Ahead of a Council of Europe summit in Strasbourg today to discuss the future scope of the European Convention on Human Rights (ECHR), Keir Starmer has called for ‘practical action’ to fix the asylum system and deal with irregular migration. In a joint letter with the Danish prime minister, Mette Frederiksen, Starmer argued that ‘modernisation’ of the ECHR is essential and that the Convention system needs to ‘evolve to reflect the challenges of the 21st century’.
The two leaders acknowledged that responsible progressive governments need to ‘control our borders’ in order to ‘protect our democracies’. This is a tacit admission that Labour is concerned that Conservative and Reform UK proposals to exit the ECHR in order to meet the challenge of migration are cutting through with voters.
Today’s summit, which will debate how the ECHR interprets questions around migration, appears motivated as much to combat the rise of populist right-wing parties as to achieve principled reform. But either way, it highlights the fact that left-wing parties have finally begun to accept that voters have legitimate concerns about migration.
Will this deliver the changes that Starmer is looking for?
The meeting in Strasbourg follows an open letter from the leaders of nine Council of Europe States (including Denmark, Italy, Belgium and Poland). This questioned whether the European Court of Human Rights has, in some cases, ‘extended the scope of the Convention too far’ compared to its drafters’ original intentions, ‘thus shifting the balance between the interests which should be protected.’ Starmer has now added his voice to those calling for change.
I have long argued that rather than leaving the ECHR, the UK should press for reform. If the ECHR is to be a living instrument, it must reflect the concerns of European citizens and not simply well-meaning NGOs and human rights lawyers. However, while today’s meeting in Strasbourg, which will be attended by Justice Secretary David Lammy and Attorney General Lord Hermer KC, presents an opportunity, it is also potentially a high-risk strategy.
According to the legal commentator Joshua Rozenberg, the aim of the summit is to draft a political declaration which could then be agreed at a meeting in Moldova (which currently holds the presidency of the Council of Europe) in six months’ time.
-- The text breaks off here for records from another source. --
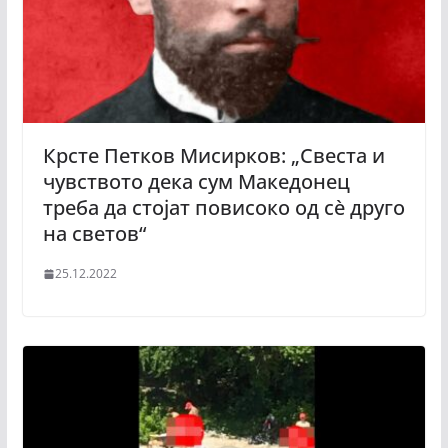
Крсте Петков Мисирков: „Свеста и
чувството дека сум Македонец
треба да стојат повисоко од сѐ друго
на светов“
25.12.2022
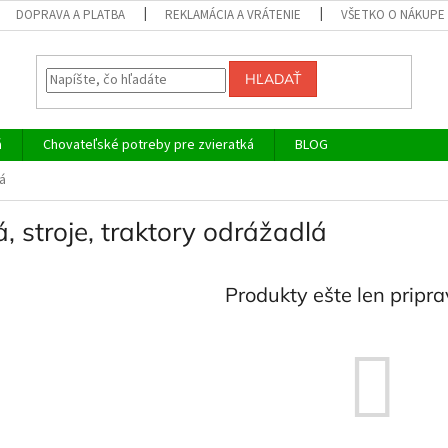
DOPRAVA A PLATBA
REKLAMÁCIA A VRÁTENIE
VŠETKO O NÁKUPE
HĽADAŤ
á
Chovateľské potreby pre zvieratká
BLOG
lá
, stroje, traktory odrážadlá
Produkty ešte len pripr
While it is possible to amend the ECHR, such amendments can take many years. The last time this occurred, following the 2012 Brighton Declaration promoted by then Lord Chancellor Ken Clarke, it took more than nine years for the new measures to be brought into force.
The question then arises: how much account will the Strasbourg court take of a political declaration in the interim and will this deliver the changes that Starmer is looking for? The two main issues of concern are the interpretation of Articles 3 (prohibition of torture and degrading treatment) and 8 (family life).
The former is what is known as an absolute right and therefore reform would have to be agreed by the Council of Europe. Any changes are likely to be focused on the interpretation of ‘degrading treatment’. Home Secretary Shabana Mahmood claimed last month that it has been impossible to deport foreign national prisoners ‘because the prisons in their home country have cells that are deemed too small, or even mental health provision that is not as good as our own’. More substantial changes to Article 3 appear unlikely and will likely face significant political opposition.
Changes to the approach to Article 8 of the ECHR are likely to begin at home in Britain with new laws overhauling the asylum system which have already been announced by Mahmood. Interference with Article 8 rights can be justified provided that measures are proportionate.
Effective implementation of these domestic policies is likely to have more impact than any reform of the Convention by the Council of Europe (Rozenberg notes that judgments by the Strasbourg court against the UK are exceedingly rare, with only 13 cases relating to deportation or extradition since 1980). However, it is important to note that our domestic courts are also likely to take into account determinations by the Strasbourg court in respect of the other 45 Council of Europe states.
Shadow Attorney General David Wolfson KC has previously highlighted cases against other states, such as Italy, which have expanded the concept of what is known as the ‘non-refoulement principle’ (prohibiting states from forcibly returning any person to a territory where they face persecution, torture or ill-treatment) well beyond what was envisaged by the 1951 Refugee Convention, the treaty that originally articulated the principle. He concluded that ‘ECHR membership places significant practical limits on the UK’s ability to maintain control of its borders.’
In that context, a political declaration which, for example, unambiguously recognised a need to prioritise the deportation of foreign nationals who had committed a serious criminal offence might be seen as a clear win for the government.
The government will hope to gain plaudits for its attempts to modernise the ECHR. And yet the real risk here is that not only is it likely that changes will come slowly, but also that any reforms might be seen as tinkering at the margins. One only has to look back at David Cameron’s attempts to modify the UK’s relations with the European Union before Brexit to see what a political car crash a botched attempt at modernisation might cause.
Thus far, 27 Council of Europe states – just over half – have clearly pressed for change; it is far from clear that there will be unanimous support for reform. It may well prove impossible to get a united position on the transformation of the Strasbourg court’s approach to the interpretation of the ECHR in immigration and asylum cases. In that case, the real winners may be Nigel Farage and Kemi Badenoch, who will argue that the only way to resolve the matter is to exit the Convention.